Mikhail Gorbachev, the man who changed the world by ending the cold war, plans to change it some more.

The former Soviet leader wants to see economic globalization better managed.

Globalization is the rapid growth in international trade, investment, and other money flows that is both troubling and blessing the world. It is behind the East Asian financial crisis that is trimming the profits of some American corporations and riling their stock prices.

Visiting Boston last week, Mr. Gorbachev still got whisked about in a limousine, escorted by a phalanx of motorcycle police. But this man no longer wields any state powers. In Russia, he's unpopular, with little political clout. He's blamed for the breakup of the Soviet Union.

The only power the Nobel Peace Prize-winner exercises today is through his efforts to influence world thought. For that goal, he set up the Gorbachev Foundation of North America last April. It has raised $500,000 so far.

The new foundation, located at Boston's Northeastern University, has chosen to study globalization.

Clashing with sovereignty?

Gorbachev and a small group of notables looked at one key issue - the clash between globalization and national economic sovereignty - at a two-day conference last week in Boston.

The topic was hot.

The International Monetary Fund, the Washington-based headmaster of global finance, was telling South Korea how to manage its economic affairs.

"The IMF is much too severe with Korea," said economist James Tobin, a winner of the Nobel Prize in economics attending the meeting. "They are punishing them for offenses they didn't commit. I don't see the need for putting Korea through a depression."

Asia's crisis has affected the economic well-being of 350 million people in South Korea, Indonesia, the Philippines, and Thailand. And the crisis has rippled to Russia, lopping $5 billion off Moscow stock prices, Gorbachev said.

The troubles also have renewed a debate over the role of the IMF and, more generally, whether globalization should be left to unfettered capitalism or subject to firmer management.

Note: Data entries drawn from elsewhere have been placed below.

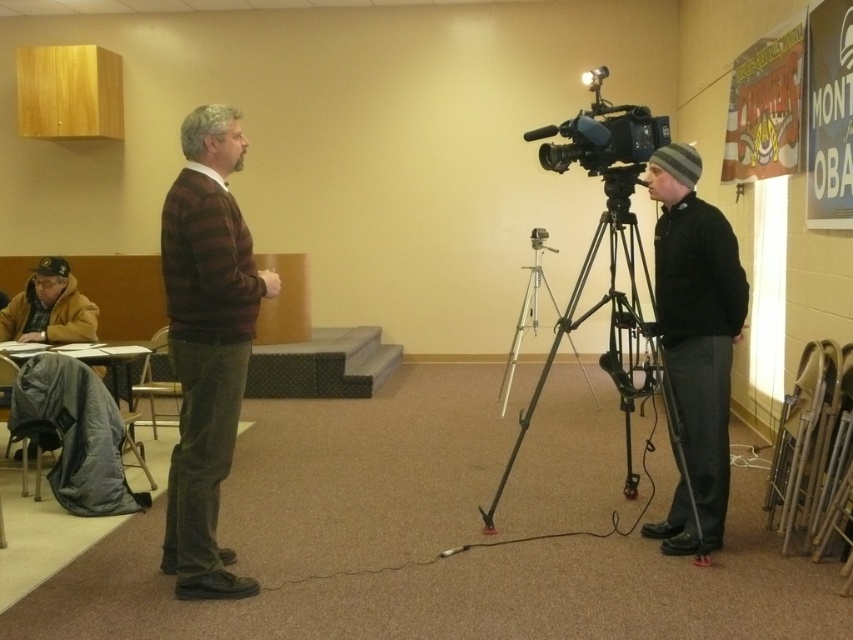 You are a camera operator trying to film a person wearing a black knit beanie at center. The camera you are using has a minimum focus distance of 3 meters. Can you film the person clearly from your current position?

The black knit beanie at center and camera are 3.15 meters apart from each other. Since the minimum focus distance is 3 meters, the camera can focus on the person wearing the black knit beanie at center as the distance is within the required range.

You are standing in the room and want to move from the point at coordinates point (689, 152) to the point at coordinates point (601, 115). Which direction should you move?

You should move backward because point (689, 152) is in front of point (601, 115).

You are a photographer trying to capture the perfect shot of the interview. You notice the black knit beanie at center and the black plastic camera at center. Which object is located lower in the frame?

The black knit beanie at center is positioned under the black plastic camera at center, so it is located lower in the frame. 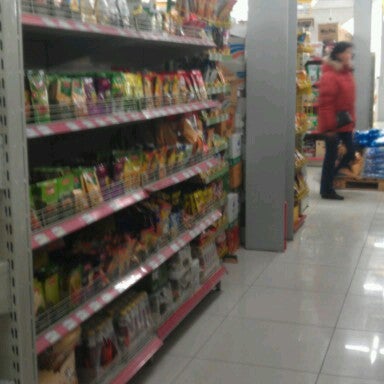 Find the location of a particular element. flooring is located at coordinates (308, 300). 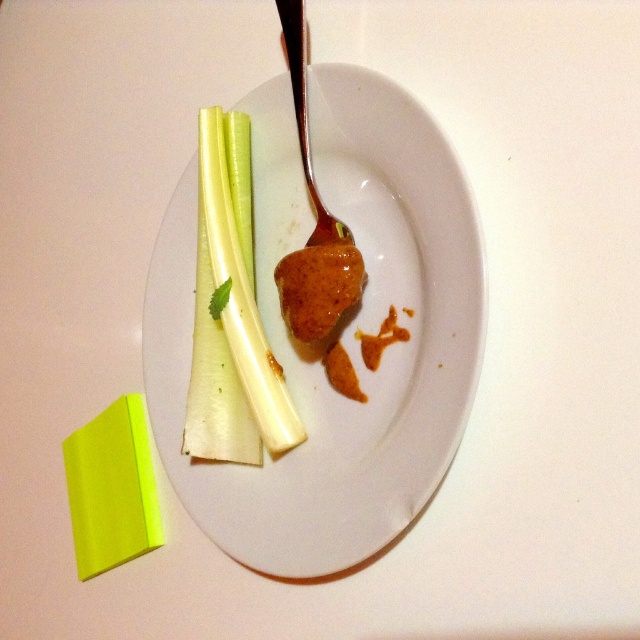 Can you confirm if white glossy plate at center is wider than neon yellow paper at lower left?

Indeed, white glossy plate at center has a greater width compared to neon yellow paper at lower left.

Which of these two, white glossy plate at center or neon yellow paper at lower left, stands taller?

With more height is white glossy plate at center.

Describe the element at coordinates (342, 333) in the screenshot. This screenshot has height=640, width=640. I see `white glossy plate at center` at that location.

Where is `white glossy plate at center`? white glossy plate at center is located at coordinates coord(342,333).

Can you confirm if white crisp celery at center is positioned to the right of neon yellow paper at lower left?

Correct, you'll find white crisp celery at center to the right of neon yellow paper at lower left.

What do you see at coordinates (230, 314) in the screenshot?
I see `white crisp celery at center` at bounding box center [230, 314].

Who is more distant from viewer, [212,317] or [140,490]?

Point [140,490]

Where is `white crisp celery at center`? This screenshot has width=640, height=640. white crisp celery at center is located at coordinates (230, 314).

Is white glossy plate at center further to the viewer compared to white crisp celery at center?

No, white glossy plate at center is closer to the viewer.

Does white glossy plate at center come in front of white crisp celery at center?

Yes, it is in front of white crisp celery at center.

Find the location of a particular element. This screenshot has width=640, height=640. white glossy plate at center is located at coordinates (342, 333). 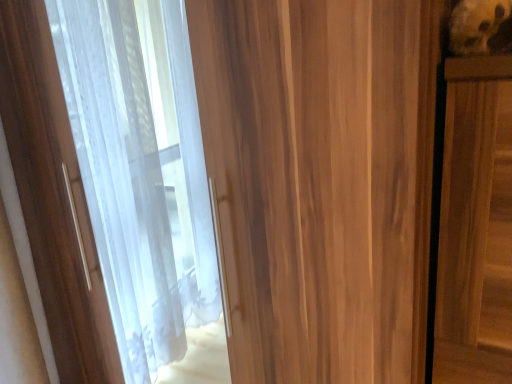 This screenshot has height=384, width=512. In order to click on translucent fabric curtain at center in this screenshot , I will do `click(321, 181)`.

The width and height of the screenshot is (512, 384). What do you see at coordinates (321, 181) in the screenshot?
I see `translucent fabric curtain at center` at bounding box center [321, 181].

Locate an element on the screen. Image resolution: width=512 pixels, height=384 pixels. translucent fabric curtain at center is located at coordinates (321, 181). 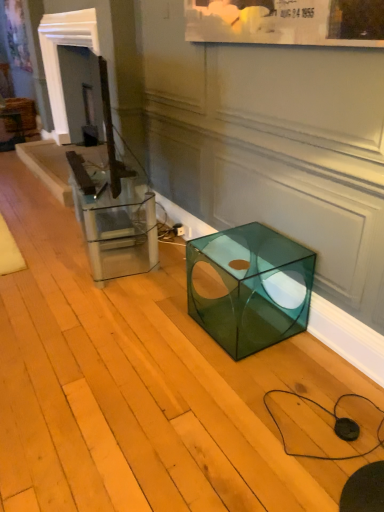 Find the location of a particular element. free space in front of clear glass cube at center is located at coordinates (87, 304). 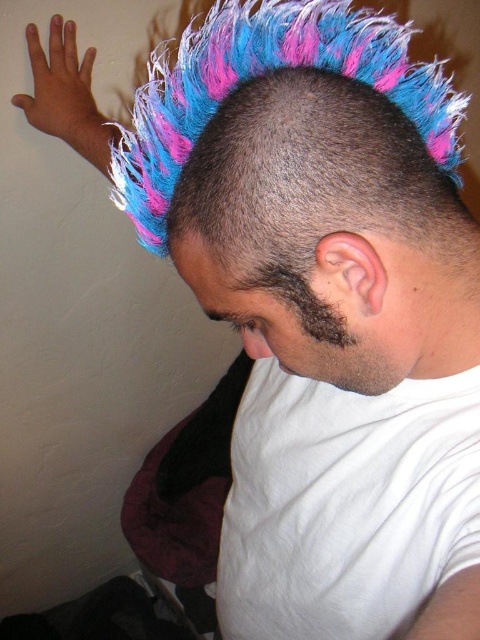 You are a photographer setting up a lighting setup for a portrait. You need to ensure that the shiny multicolored mohawk at center and the dark brown fuzzy beard at lower right are both well lit. Given that the mohawk is wider than the beard, which object requires a wider light source to capture its full width?

The shiny multicolored mohawk at center requires a wider light source because its width is larger than the dark brown fuzzy beard at lower right.

You are a photographer setting up a portrait shoot. You need to position a spotlight to highlight both the shiny multicolored mohawk at center and the dark brown fuzzy beard at lower right. Given their heights, which object should be placed closer to the light source to ensure both are equally illuminated?

The shiny multicolored mohawk at center is much taller than the dark brown fuzzy beard at lower right. To ensure both are equally illuminated, the dark brown fuzzy beard at lower right should be placed closer to the light source since it is shorter and needs more light intensity to match the illumination of the taller mohawk.

You are an artist trying to sketch this person. You need to place the shiny multicolored mohawk at center in your drawing. Where exactly should you position it on your canvas, using the coordinate system where the bottom left corner is the origin point?

The shiny multicolored mohawk at center should be positioned at the coordinate point of 0.367 on the x axis and 0.683 on the y axis, according to the given 2D location. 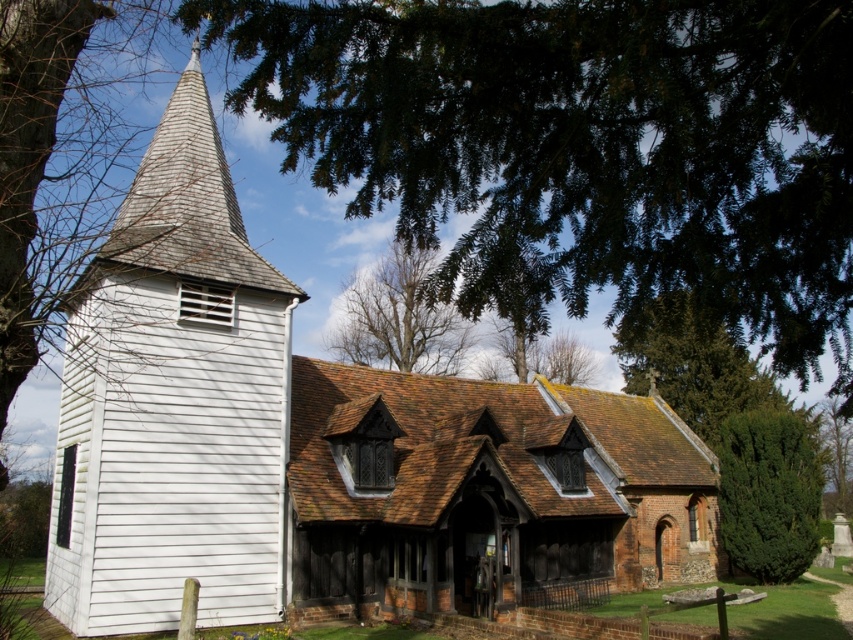 You are standing in front of the church and want to know which plant is closer to the entrance. The plants you see are the green textured bush at right and the green leafy tree at right. Can you determine which one is closer?

The green textured bush at right is shorter than the green leafy tree at right, but height does not determine proximity. You need to look at their positions relative to the entrance. Since both are at the right side, their distance from the entrance cannot be determined by height alone.

Looking at this image, you are standing in front of the church and notice two elements near the entrance area. Which one is positioned to the right side of the other? The green textured bush at right and the bare branches at center are both visible. Please specify which is on the right.

The green textured bush at right is positioned to the right of the bare branches at center.

You are standing at the entrance of the church and want to water the green textured bush at right. If your watering can has a range of 90 feet, can you reach it without moving closer?

The green textured bush at right is 92.84 feet away from the viewer. Since the watering can only reaches 90 feet, you cannot reach it without moving closer. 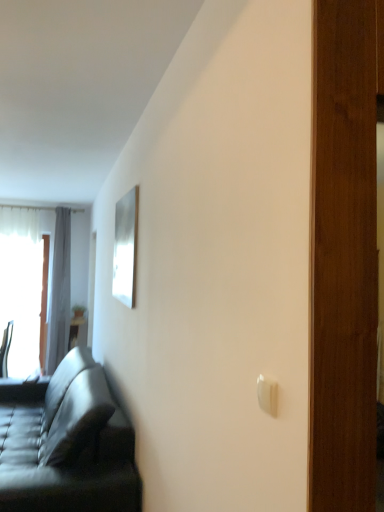 Question: Is metallic silver chair at left wider than leather couch at left?

Choices:
 (A) yes
 (B) no

Answer: (B)

Question: Is metallic silver chair at left at the right side of leather couch at left?

Choices:
 (A) no
 (B) yes

Answer: (A)

Question: Is metallic silver chair at left facing away from leather couch at left?

Choices:
 (A) yes
 (B) no

Answer: (B)

Question: Can you confirm if metallic silver chair at left is thinner than leather couch at left?

Choices:
 (A) no
 (B) yes

Answer: (B)

Question: Considering the relative sizes of metallic silver chair at left and leather couch at left in the image provided, is metallic silver chair at left shorter than leather couch at left?

Choices:
 (A) no
 (B) yes

Answer: (B)

Question: From a real-world perspective, is metallic silver chair at left above or below white plastic light switch at lower right?

Choices:
 (A) above
 (B) below

Answer: (B)

Question: Considering the positions of metallic silver chair at left and white plastic light switch at lower right in the image, is metallic silver chair at left bigger or smaller than white plastic light switch at lower right?

Choices:
 (A) big
 (B) small

Answer: (A)

Question: Considering the positions of metallic silver chair at left and white plastic light switch at lower right in the image, is metallic silver chair at left taller or shorter than white plastic light switch at lower right?

Choices:
 (A) tall
 (B) short

Answer: (A)

Question: Is metallic silver chair at left inside or outside of white plastic light switch at lower right?

Choices:
 (A) outside
 (B) inside

Answer: (A)

Question: In terms of size, does metallic silver chair at left appear bigger or smaller than leather couch at left?

Choices:
 (A) small
 (B) big

Answer: (A)

Question: Is point (3, 367) closer or farther from the camera than point (3, 384)?

Choices:
 (A) closer
 (B) farther

Answer: (B)

Question: Relative to leather couch at left, is metallic silver chair at left in front or behind?

Choices:
 (A) front
 (B) behind

Answer: (B)

Question: Choose the correct answer: Is metallic silver chair at left inside leather couch at left or outside it?

Choices:
 (A) outside
 (B) inside

Answer: (A)

Question: Is white plastic light switch at lower right taller or shorter than wooden table at left?

Choices:
 (A) tall
 (B) short

Answer: (B)

Question: Is white plastic light switch at lower right in front of or behind wooden table at left in the image?

Choices:
 (A) front
 (B) behind

Answer: (A) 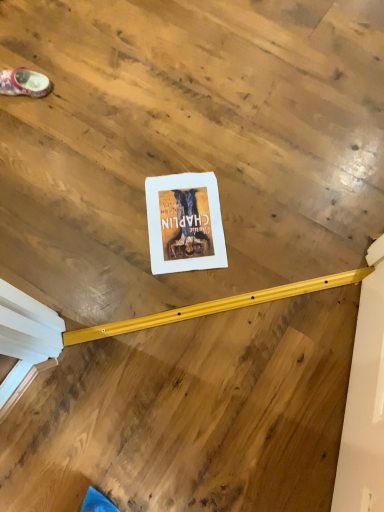 The width and height of the screenshot is (384, 512). I want to click on free location in front of white paper at center, so click(187, 306). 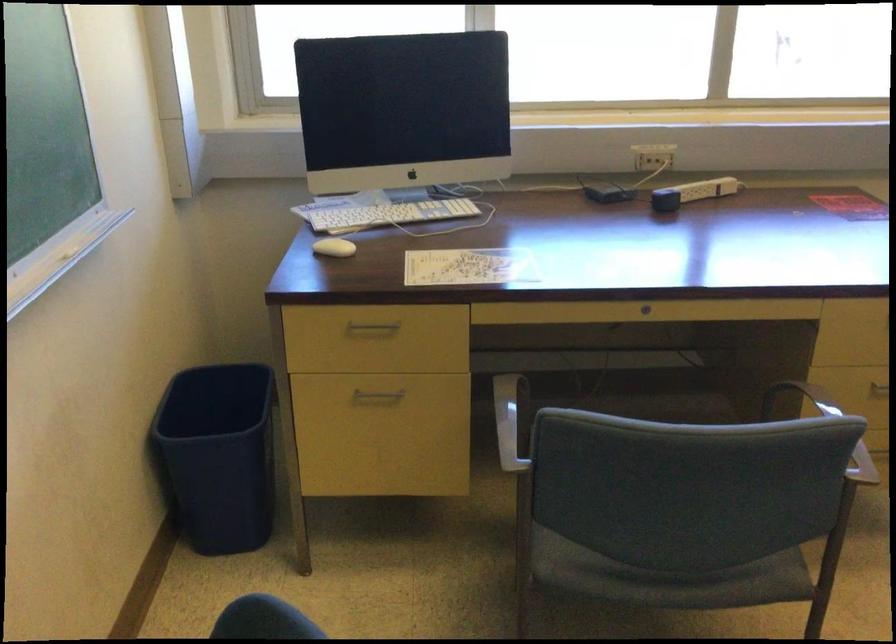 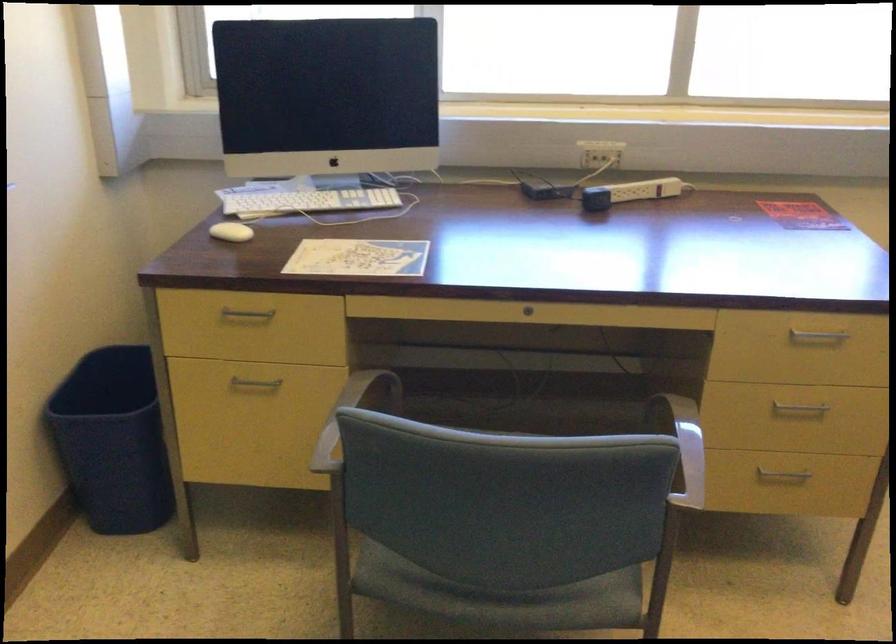 The point at [382,212] is marked in the first image. Where is the corresponding point in the second image?

(304, 200) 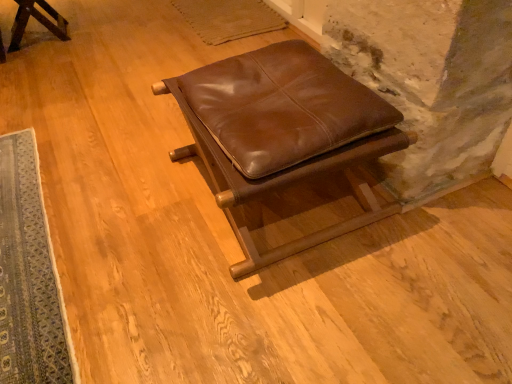 Question: Would you say blue woven rug at lower left is a long distance from brown leather ottoman at center, which ranks as the 2th furniture in back-to-front order?

Choices:
 (A) no
 (B) yes

Answer: (A)

Question: Is blue woven rug at lower left smaller than brown leather ottoman at center, arranged as the second furniture when viewed from the left?

Choices:
 (A) no
 (B) yes

Answer: (B)

Question: Can you confirm if blue woven rug at lower left is bigger than brown leather ottoman at center, which appears as the first furniture when viewed from the front?

Choices:
 (A) yes
 (B) no

Answer: (B)

Question: Is blue woven rug at lower left in contact with brown leather ottoman at center, which is the first furniture in right-to-left order?

Choices:
 (A) yes
 (B) no

Answer: (B)

Question: Considering the relative sizes of blue woven rug at lower left and brown leather ottoman at center, which appears as the first furniture when viewed from the front, in the image provided, is blue woven rug at lower left taller than brown leather ottoman at center, which appears as the first furniture when viewed from the front,?

Choices:
 (A) no
 (B) yes

Answer: (A)

Question: In the image, is brown leather ottoman at center, which is the first furniture in right-to-left order, positioned in front of or behind blue woven rug at lower left?

Choices:
 (A) front
 (B) behind

Answer: (A)

Question: Is brown leather ottoman at center, which is the first furniture in right-to-left order, inside or outside of blue woven rug at lower left?

Choices:
 (A) outside
 (B) inside

Answer: (A)

Question: Is brown leather ottoman at center, which ranks as the 2th furniture in back-to-front order, wider or thinner than blue woven rug at lower left?

Choices:
 (A) wide
 (B) thin

Answer: (B)

Question: From a real-world perspective, is brown leather ottoman at center, which ranks as the first furniture in bottom-to-top order, above or below blue woven rug at lower left?

Choices:
 (A) above
 (B) below

Answer: (A)

Question: Is point (203, 69) closer or farther from the camera than point (4, 54)?

Choices:
 (A) closer
 (B) farther

Answer: (A)

Question: Is brown leather ottoman at center, which ranks as the 2th furniture in back-to-front order, situated inside matte brown leather stool at upper left, the first furniture when ordered from top to bottom, or outside?

Choices:
 (A) inside
 (B) outside

Answer: (B)

Question: Looking at the image, does brown leather ottoman at center, which is the first furniture in right-to-left order, seem bigger or smaller compared to matte brown leather stool at upper left, marked as the second furniture in a front-to-back arrangement?

Choices:
 (A) small
 (B) big

Answer: (B)

Question: From a real-world perspective, is brown leather ottoman at center, arranged as the second furniture when viewed from the left, physically located above or below matte brown leather stool at upper left, the 1th furniture viewed from the left?

Choices:
 (A) below
 (B) above

Answer: (B)

Question: Based on their positions, is matte brown leather stool at upper left, the 1th furniture viewed from the left, located to the left or right of brown leather ottoman at center, the 2th furniture from the top?

Choices:
 (A) left
 (B) right

Answer: (A)

Question: From a real-world perspective, relative to brown leather ottoman at center, the 2th furniture from the top, is matte brown leather stool at upper left, the 1th furniture viewed from the left, vertically above or below?

Choices:
 (A) above
 (B) below

Answer: (B)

Gorbachev is clearly on the side of more management.

People in developing countries, he told the press, are "cautious and wary and skeptical of globalization." They see in it a "new form of colonialism," with a danger that more-advanced countries will use globalization to exploit their nations.

"Unless ... the process of globalization is properly managed, the world may face unpredictable consequences - including global economic upheavals," he stated.

Need for oversight

Nonetheless, Gorbachev sees globalization as an "inescapable process, one that cannot be wished aside." It could be very beneficial "if managed," he said.

The conferees plan to submit recommendations to the United Nations in 1999. So far, their work has produced questions rather than answers. Such as:

* Should the growth and reach of multinational corporations raise concern about global monopolies?

* Are the costs and benefits of globalization being distributed in a way that increases inequalities between nations? Might some countries be marginalized?

Some conference participants called for specific steps to avoid future debacles:

Yale University's Mr. Tobin revived his idea that international financial flows and transactions should be lightly taxed to discourage sudden, destabilizing flows of funds, as happened in east Asia.

And he wondered if foreign-currency borrowing by banks should be more closely monitored. In Thailand and Korea, commercial banks couldn't repay such debts. The central banks in effect bailed them out, but that worsens the crisis.

Lawrence Klein, another Nobel economist, saw a need for high-frequency IMF "surveillance" of nations' financial and economic positions to detect early signs of trouble and then find remedies.